What happens then behind those mines, when the sun doesn’t shine day after day after day, as happened here in the UK in the summer of 2012. Our farmers were brought to their knees and spiraling costs sent many out of business. 
How does the livestock cope when cold winds howl from the north and the east, when snow drifts into sold coffins for animals on the hillsides , when a whole generation of new lambs freeze hardly before they have drawn their first breath, as has happened in recent winters?
What happens to our hard working and intrepid farmers in the wet years, when rivers overflow and wash away the topsoil, or, as is happening this year in Somerset, the floods remain so long, all vegetation dies and there is no grazing, no crops for the next couple of year?
 The year your livestock succumb to disease such a foot and mouth or swine diseas?. Can you afford to keep livestock, if the food supplies are low? But, if you don’t have livestock and you can’t leave your area, because of land mines, what happens when the crops fail?
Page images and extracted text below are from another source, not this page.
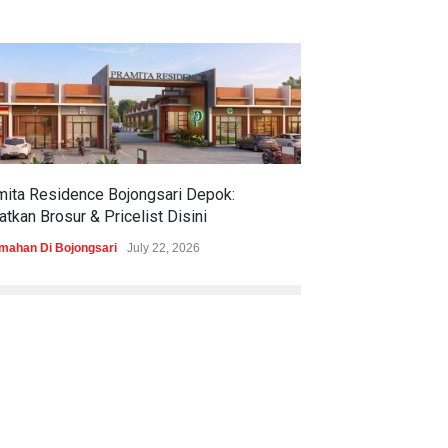
mita Residence Bojongsari Depok:
Sewu Lake House
tkan Brosur & Pricelist Disini
& Pricelistnya Di
mahan Di Bojongsari
July 22, 2026
Perumahan di Ciren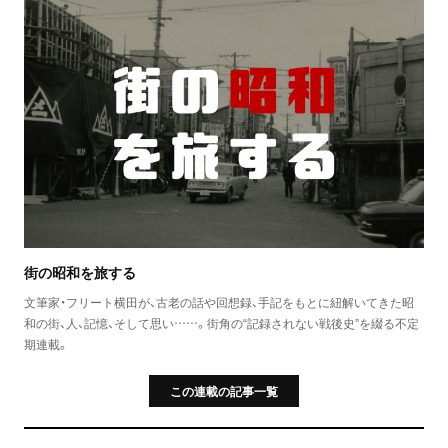
街の昭和を旅する
文筆家・フリート横田が、古老の話や回想録、手記をもとに紐解いてきた昭
和の街、人、記憶、そして思い……。街角の“記録されない戦後史”を綴る不定
期連載。
この連載の記事一覧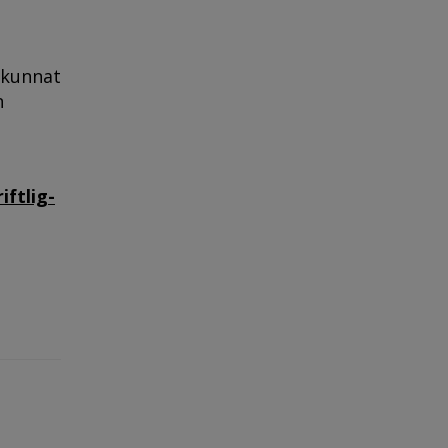
 kunnat
n
ftlig-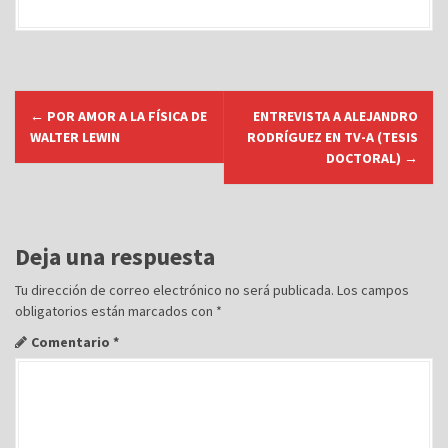
N
←
POR AMOR A LA FÍSICA DE
ENTREVISTA A ALEJANDRO
a
WALTER LEWIN
RODRÍGUEZ EN TV-A (TESIS
v
DOCTORAL)
→
e
g
a
Deja una respuesta
c
Tu dirección de correo electrónico no será publicada.
Los campos
i
obligatorios están marcados con
*
ó
Comentario
*
n
d
e
e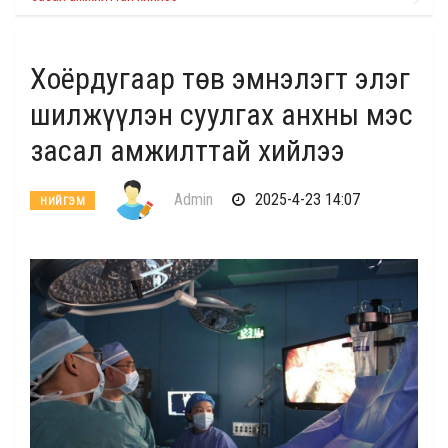
Хоёрдугаар төв эмнэлэгт элэг
шилжүүлэн суулгах анхны мэс
засал амжилттай хийлээ
Admin
2025-4-23 14:07
НИЙГЭМ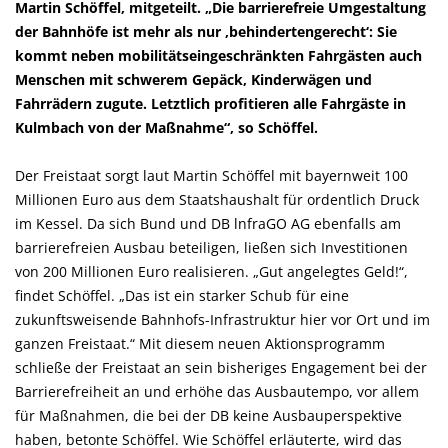
Martin Schöffel, mitgeteilt. „Die barrierefreie Umgestaltung
der Bahnhöfe ist mehr als nur ‚behindertengerecht‘: Sie
kommt neben mobilitätseingeschränkten Fahrgästen auch
Menschen mit schwerem Gepäck, Kinderwägen und
Fahrrädern zugute. Letztlich profitieren alle Fahrgäste in
Kulmbach von der Maßnahme“, so Schöffel.
Der Freistaat sorgt laut Martin Schöffel mit bayernweit 100
Millionen Euro aus dem Staatshaushalt für ordentlich Druck
im Kessel. Da sich Bund und DB lnfraGO AG ebenfalls am
barrierefreien Ausbau beteiligen, ließen sich Investitionen
von 200 Millionen Euro realisieren. „Gut angelegtes Geld!“,
findet Schöffel. „Das ist ein starker Schub für eine
zukunftsweisende Bahnhofs-Infrastruktur hier vor Ort und im
ganzen Freistaat.“ Mit diesem neuen Aktionsprogramm
schließe der Freistaat an sein bisheriges Engagement bei der
Barrierefreiheit an und erhöhe das Ausbautempo, vor allem
für Maßnahmen, die bei der DB keine Ausbauperspektive
haben, betonte Schöffel. Wie Schöffel erläuterte, wird das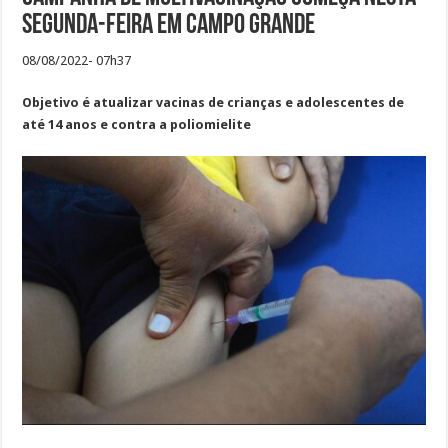
segunda-feira em Campo Grande
08/08/2022- 07h37
Objetivo é atualizar vacinas de crianças e adolescentes de
até 14 anos e contra a poliomielite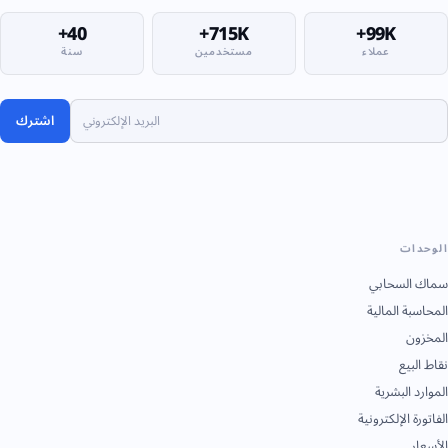
40+
715K+
99K+
عملاء
مستخدمين
سنة
اشترك
الوحدات
سماك السحابي
المحاسبة المالية
المخزون
نقاط البيع
الموارد البشرية
الفاتورة الإلكترونية
الأسعار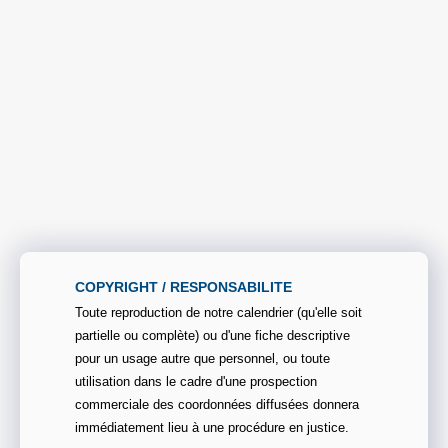
COPYRIGHT / RESPONSABILITE
Toute reproduction de notre calendrier (qu'elle soit
partielle ou complète) ou d'une fiche descriptive
pour un usage autre que personnel, ou toute
utilisation dans le cadre d'une prospection
commerciale des coordonnées diffusées donnera
immédiatement lieu à une procédure en justice.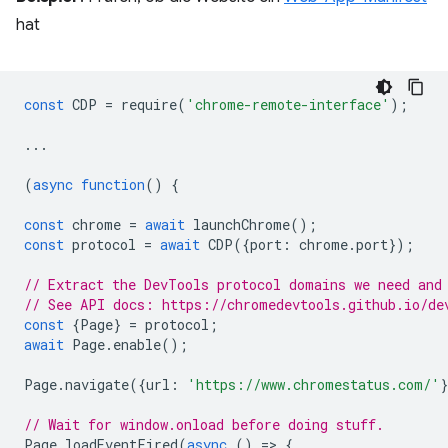
hat
const
CDP
=
require
(
'chrome-remote-interface'
);
...
(
async
function
()
{
const
chrome
=
await
launchChrome
();
const
protocol
=
await
CDP
({
port
:
chrome
.
port
});
// Extract the DevTools protocol domains we need and
// See API docs: https://chromedevtools.github.io/de
const
{
Page
}
=
protocol
;
await
Page
.
enable
();
Page
.
navigate
({
url
:
'https://www.chromestatus.com/'
// Wait for window.onload before doing stuff.
Page
.
loadEventFired
(
async
()
=
>
{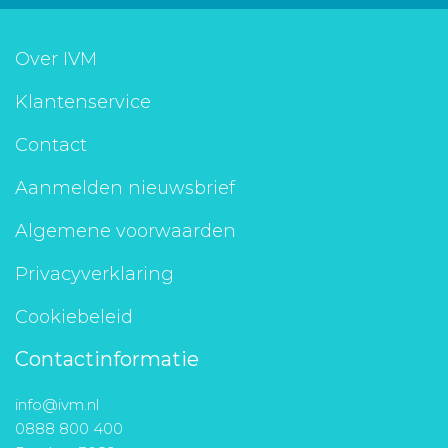
Over IVM
Klantenservice
Contact
Aanmelden nieuwsbrief
Algemene voorwaarden
Privacyverklaring
Cookiebeleid
Contactinformatie
info@ivm.nl
0888 800 400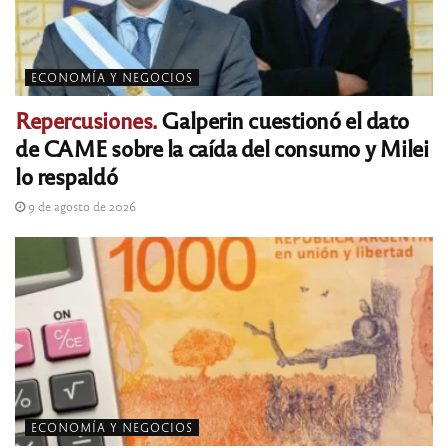
ECONOMÍA Y NEGOCIOS
Repercusiones.
Galperin cuestionó el dato
de CAME sobre la caída del consumo y Milei
lo respaldó
9 de agosto de 2026
ECONOMÍA Y NEGOCIOS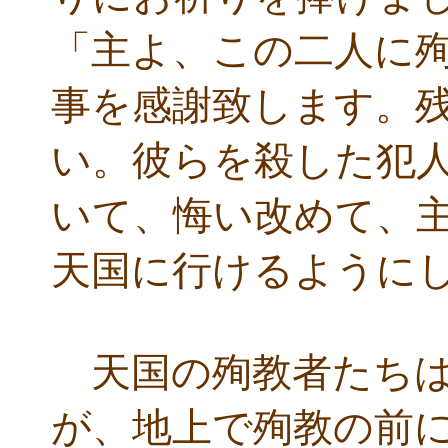
「主よ、この二人に
事を感謝致します。
い。彼らを殺した犯
いて、悔い改めて、
天国に行けるように
天国の殉教者たちは
が、地上で殉教の前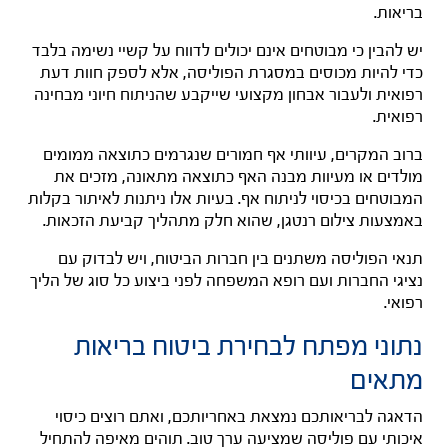
בריאות.
יש להבין כי מבוטחים אינם יכולים לדווח על קשיי נשימה בלבד
כדי להיות מכוסים במסגרת הפוליסה, אלא לספק חוות דעת
רפואית ולעבור אבחון מקצועי שייקבע שהניתוח חיוני מבחינה
רפואית.
ברוב המקרים, עיוותי אף חמורים שנגרמים כתוצאה ממומים
מולדים או מעיוות מבנה האף כתוצאה מתאונה, מזכים את
המבוטחים בכיסוי לניתוח אף. בעיות אלו ניתנות לאיתור בקלות
באמצעות צילום רנטגן, שהוא חלק מתהליך קביעת הזכאות.
תנאי הפוליסה משתנים בין חברות הביטוח, ויש לבדוק עם
נציגי החברות ועם רופא המשפחה לפני ביצוע כל סוג של הליך
רפואי.
נתוני מפתח לבחירת ביטוח בריאות
מתאים
הדאגה לבריאותכם נמצאת באחריותכם, ואתם רוצים כיסוי
איכותי עם פוליסה שמציעה ערך טוב. תוהים מאיפה להתחיל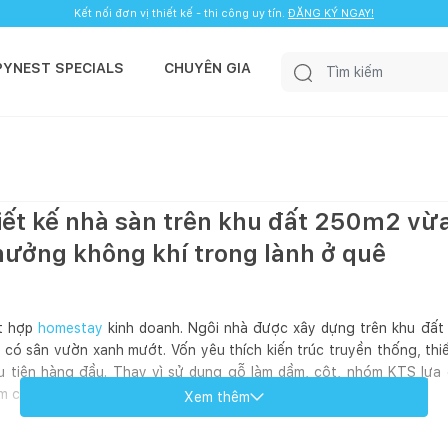
Kết nối đơn vị thiết kế - thi công uy tín.
ĐĂNG KÝ NGAY!
PYNEST SPECIALS
CHUYÊN GIA
iết kế nhà sàn trên khu đất 250m2 vừ
hưởng không khí trong lành ở quê
ết hợp
homestay
kinh doanh. Ngôi nhà được xây dựng trên khu đấ
a có sân vườn xanh mướt. Vốn yêu thích kiến trúc truyền thống, th
u tiên hàng đầu. Thay vì sử dụng gỗ làm dầm, cột, nhóm KTS lựa 
m chi phí cho gia chủ.
Xem thêm
hu vực sinh hoạt chung, đón khách đến chơi nhà. Phía trên là phòng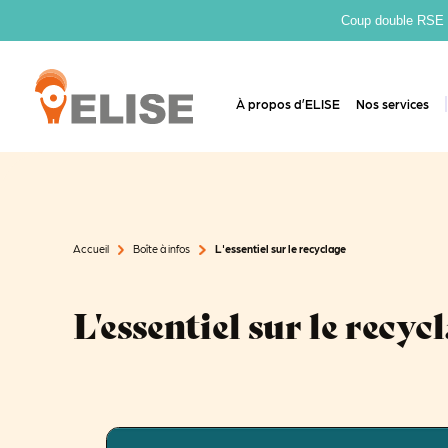
Coup double RSE : 
À propos d’ELISE
Nos services
Accueil
Boîte à infos
L'essentiel sur le recyclage
L'essentiel sur le recyc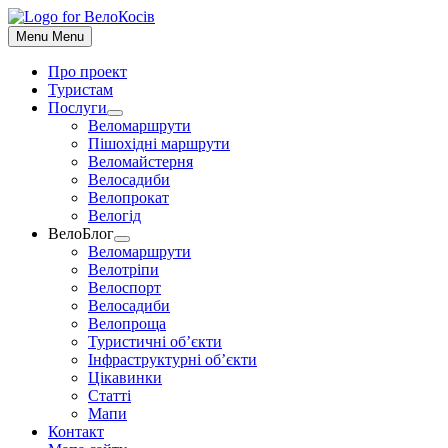
До
контенту
Menu
Menu
Про проект
Туристам
Послуги
Show
Веломаршрути
sub
Пішохідні маршрути
menu
Веломайстерня
Велосадиби
Велопрокат
Велогід
ВелоБлог
Show
Веломаршрути
sub
Велотріпи
menu
Велоспорт
Велосадиби
Велопроща
Туристичні об’єкти
Інфраструктурні об’єкти
Цікавинки
Статті
Мапи
Контакт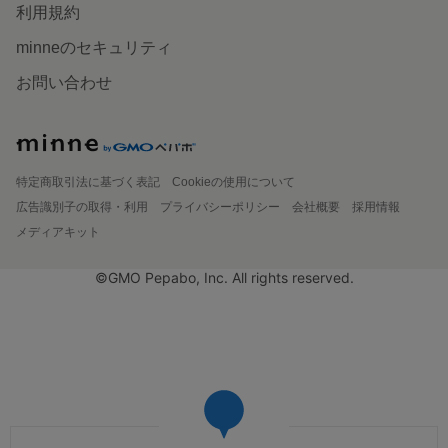
利用規約
minneのセキュリティ
お問い合わせ
特定商取引法に基づく表記
Cookieの使用について
広告識別子の取得・利用
プライバシーポリシー
会社概要
採用情報
メディアキット
©GMO Pepabo, Inc. All rights reserved.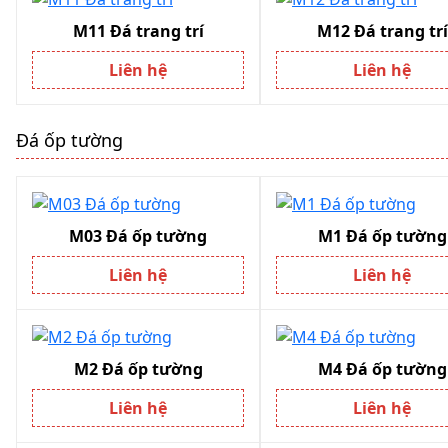
M11 Đá trang trí
M12 Đá trang trí
Liên hệ
Liên hệ
Đá ốp tường
M03 Đá ốp tường
M1 Đá ốp tường
Liên hệ
Liên hệ
M2 Đá ốp tường
M4 Đá ốp tường
Liên hệ
Liên hệ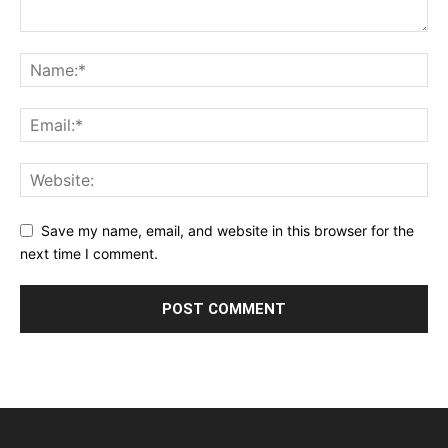
Save my name, email, and website in this browser for the
next time I comment.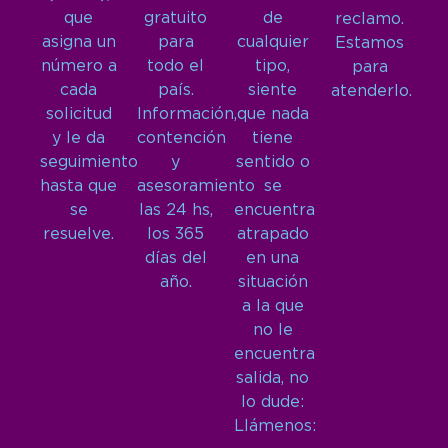
que
gratuito
de
reclamo.
asigna un
para
cualquier
Estamos
número a
todo el
tipo,
para
cada
país.
siente
atenderlo.
solicitud
Información,
que nada
y le da
contención
tiene
seguimiento
y
sentido o
hasta que
asesoramiento
se
se
las 24 hs,
encuentra
resuelve.
los 365
atrapado
días del
en una
año.
situación
a la que
no le
encuentra
salida, no
lo dude:
Llámenos: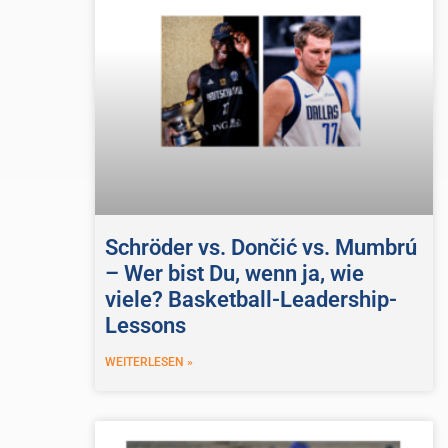
Schröder vs. Dončić vs. Mumbrú
– Wer bist Du, wenn ja, wie
viele? Basketball-Leadership-
Lessons
WEITERLESEN »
The continuing effects of selling livestock in a famine can be seen year after year in those countries who already struggle on the edge.
In 2012 when it rained all summer I tried to sow seeds in the garden, they rotted before they could come up, the crop yield was low, miserable, I tried to gather what few crops there were, a matter of going out in sou'wester and gumboots. It was frustrating, irritating, but not actually catastrophic because the greengrocers in the village could fill in the gaps for me.
How long can we continue to rely on the artificial to keep the natural alive and thriving.?  We may be painting ourselves into a corner.

Behind the mines, a bad harvest, at the very least, means you’re lacking nutritionally, your energy levels will dip dangerously low and at worst means famine and eventual death from starvation. It is not hard to see how despair and desperation could lead to suicide or a complete giving up on any hope, or faith that rescue would eventually come.
When does one, in fact, give up on the rescue? When do you look around you and start to look for the components of an equation for life? When do you look at your available land, your available manpower, and begin to calculate just how large a population can be sustained on through the bad years.
When do you start putting a value on each person in the community?